Beginning with the line that contains "oddělenou kapsou na obuv", retype the entries below exactly, ending with the line that contains "Delta IE volet". Leave out any pictures.

== TASK MATERIAL ==

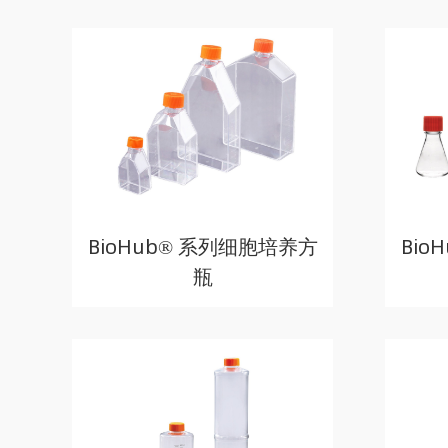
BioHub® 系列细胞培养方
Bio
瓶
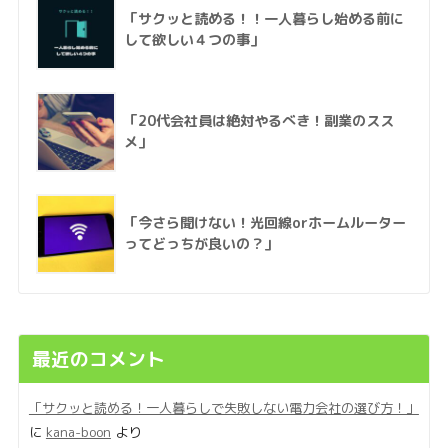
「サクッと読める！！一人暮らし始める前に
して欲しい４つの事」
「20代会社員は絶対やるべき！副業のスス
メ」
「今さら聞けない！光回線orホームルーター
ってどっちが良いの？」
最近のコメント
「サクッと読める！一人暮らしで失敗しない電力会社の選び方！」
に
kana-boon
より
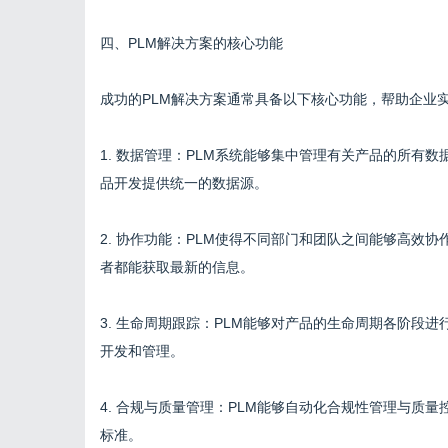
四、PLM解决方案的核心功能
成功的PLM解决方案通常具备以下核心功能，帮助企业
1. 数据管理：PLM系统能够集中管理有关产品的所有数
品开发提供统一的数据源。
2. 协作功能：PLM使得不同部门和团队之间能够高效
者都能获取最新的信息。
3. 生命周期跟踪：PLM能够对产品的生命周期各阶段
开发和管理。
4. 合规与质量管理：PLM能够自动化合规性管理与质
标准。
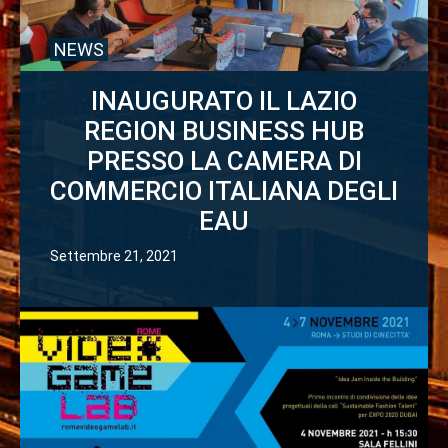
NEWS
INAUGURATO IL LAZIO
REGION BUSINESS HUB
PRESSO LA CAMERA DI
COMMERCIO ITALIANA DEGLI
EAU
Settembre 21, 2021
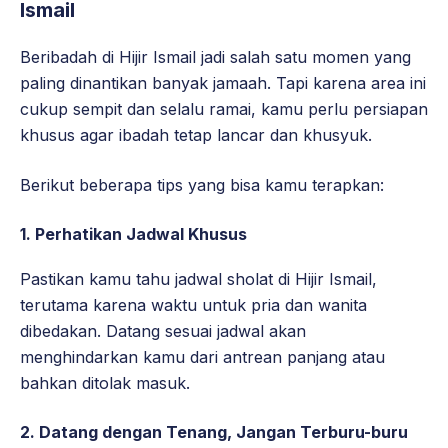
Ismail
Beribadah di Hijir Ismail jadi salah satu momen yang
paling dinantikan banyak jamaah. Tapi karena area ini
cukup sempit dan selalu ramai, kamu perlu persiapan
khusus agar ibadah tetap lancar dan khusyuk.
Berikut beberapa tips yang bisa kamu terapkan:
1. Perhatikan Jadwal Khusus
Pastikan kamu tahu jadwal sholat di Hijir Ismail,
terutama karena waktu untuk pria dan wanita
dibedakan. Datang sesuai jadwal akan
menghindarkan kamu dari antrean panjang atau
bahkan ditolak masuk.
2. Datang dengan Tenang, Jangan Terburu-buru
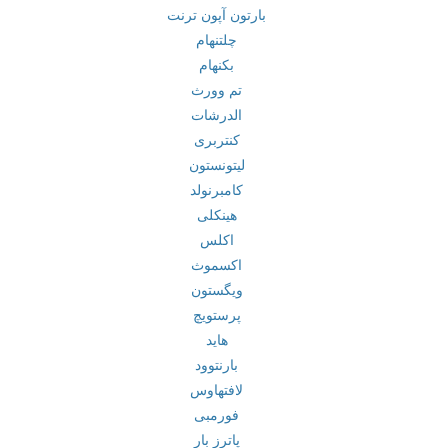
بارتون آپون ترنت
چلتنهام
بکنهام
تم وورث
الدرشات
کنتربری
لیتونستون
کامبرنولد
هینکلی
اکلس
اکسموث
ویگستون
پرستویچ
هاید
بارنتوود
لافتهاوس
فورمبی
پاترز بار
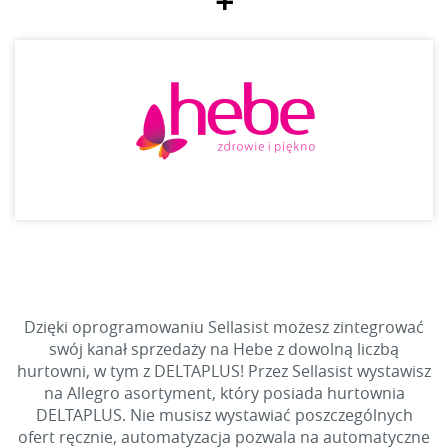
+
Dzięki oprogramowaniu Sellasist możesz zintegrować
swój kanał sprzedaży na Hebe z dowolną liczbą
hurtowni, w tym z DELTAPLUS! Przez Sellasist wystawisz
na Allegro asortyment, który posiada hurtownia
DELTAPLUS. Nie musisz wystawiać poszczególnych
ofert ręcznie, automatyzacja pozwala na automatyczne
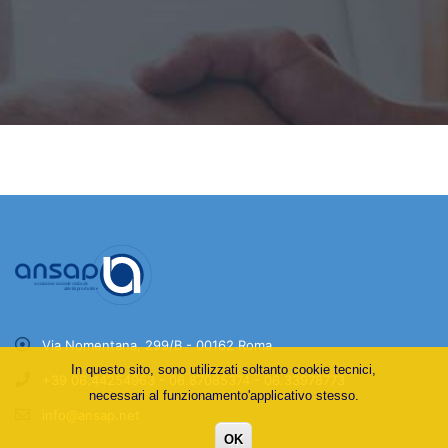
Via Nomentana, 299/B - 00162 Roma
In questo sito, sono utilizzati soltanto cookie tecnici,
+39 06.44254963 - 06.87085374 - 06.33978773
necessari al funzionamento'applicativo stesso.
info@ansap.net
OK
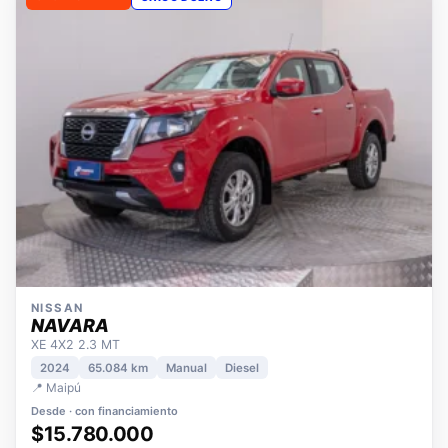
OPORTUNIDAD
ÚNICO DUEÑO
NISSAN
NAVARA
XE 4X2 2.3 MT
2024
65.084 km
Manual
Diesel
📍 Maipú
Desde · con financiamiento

===
== TASK MATERIAL ==

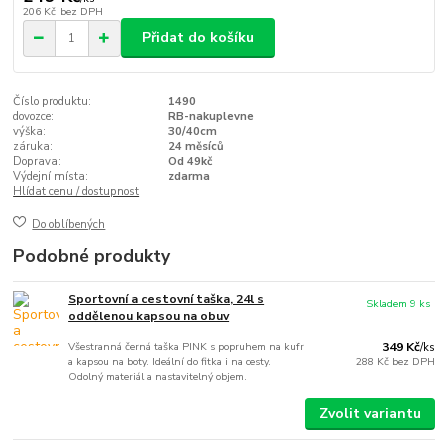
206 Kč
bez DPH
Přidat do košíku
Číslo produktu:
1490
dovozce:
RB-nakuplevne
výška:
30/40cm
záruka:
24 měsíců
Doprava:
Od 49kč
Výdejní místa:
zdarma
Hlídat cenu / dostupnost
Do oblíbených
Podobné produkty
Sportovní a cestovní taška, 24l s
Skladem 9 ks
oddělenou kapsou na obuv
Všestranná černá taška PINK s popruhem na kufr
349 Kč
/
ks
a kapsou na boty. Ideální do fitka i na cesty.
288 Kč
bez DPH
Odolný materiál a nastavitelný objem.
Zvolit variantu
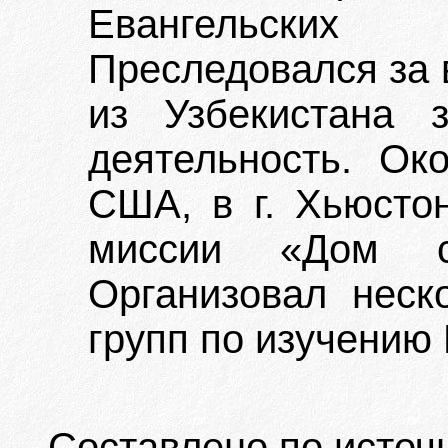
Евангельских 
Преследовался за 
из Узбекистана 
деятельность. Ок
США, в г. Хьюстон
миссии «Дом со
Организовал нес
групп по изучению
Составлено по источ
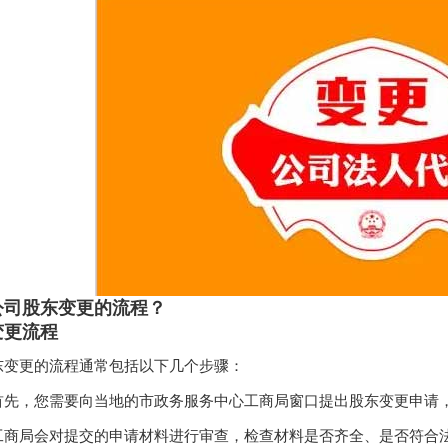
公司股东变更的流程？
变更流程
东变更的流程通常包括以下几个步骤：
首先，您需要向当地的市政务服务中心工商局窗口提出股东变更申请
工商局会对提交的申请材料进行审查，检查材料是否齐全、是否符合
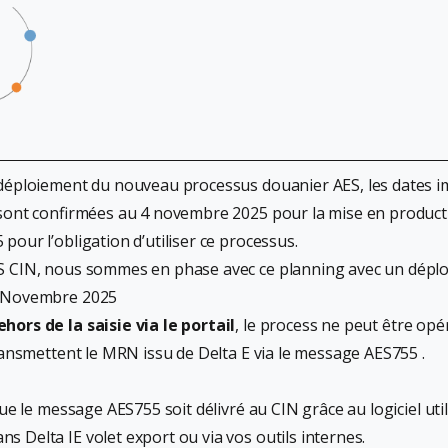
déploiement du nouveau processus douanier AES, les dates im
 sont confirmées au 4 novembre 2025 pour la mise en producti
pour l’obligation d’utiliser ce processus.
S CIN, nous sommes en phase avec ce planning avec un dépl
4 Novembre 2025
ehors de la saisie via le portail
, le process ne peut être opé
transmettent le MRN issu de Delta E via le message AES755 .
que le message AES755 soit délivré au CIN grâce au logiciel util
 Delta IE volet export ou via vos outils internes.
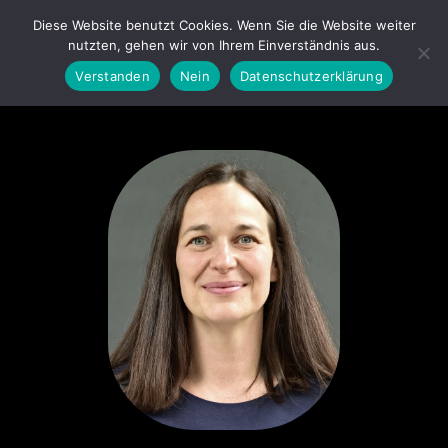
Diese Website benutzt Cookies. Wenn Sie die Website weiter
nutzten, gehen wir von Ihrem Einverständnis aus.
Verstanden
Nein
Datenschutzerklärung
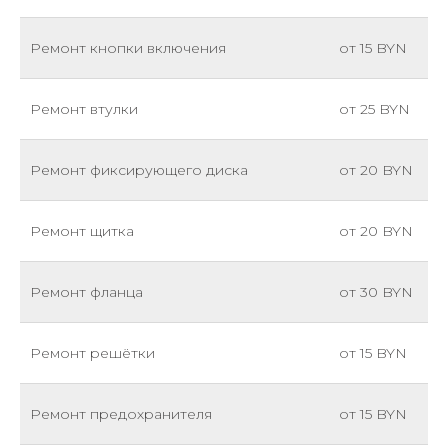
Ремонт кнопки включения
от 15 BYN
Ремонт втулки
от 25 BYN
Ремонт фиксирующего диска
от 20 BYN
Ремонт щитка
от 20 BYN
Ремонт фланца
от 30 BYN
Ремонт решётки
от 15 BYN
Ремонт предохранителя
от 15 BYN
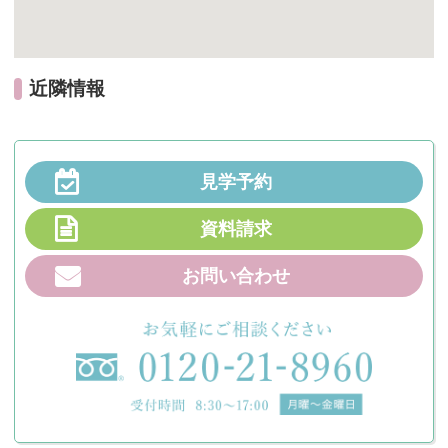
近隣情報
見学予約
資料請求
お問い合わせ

===

**EXERCISE RESPONSE:**
oddělenou kapsou na obuv
Všestranná černá taška PINK s popruhem na kufr
349 Kč
/
ks
a kapsou na boty. Ideální do fitka i na cesty.
288 Kč
bez DPH
Odolný materiál a nastavitelný objem.
Zvolit variantu
Евангельских 
Преследовался за 
из Узбекистана 
деятельность. Ок
США, в г. Хьюстон
миссии «Дом со
Организовал нес
групп по изучению
Составлено по источ
公司股东变更的流程？
变更流程
东变更的流程通常包括以下几个步骤：
首先，您需要向当地的市政务服务中心工商局窗口提出股东变更申请
工商局会对提交的申请材料进行审查，检查材料是否齐全、是否符合
déploiement du nouveau processus douanier AES, les dates im
 sont confirmées au 4 novembre 2025 pour la mise en producti
pour l’obligation d’utiliser ce processus.
S CIN, nous sommes en phase avec ce planning avec un dépl
4 Novembre 2025
ehors de la saisie via le portail
, le process ne peut être opé
transmettent le MRN issu de Delta E via le message AES755 .
que le message AES755 soit délivré au CIN grâce au logiciel util
 Delta IE volet export ou via vos outils internes.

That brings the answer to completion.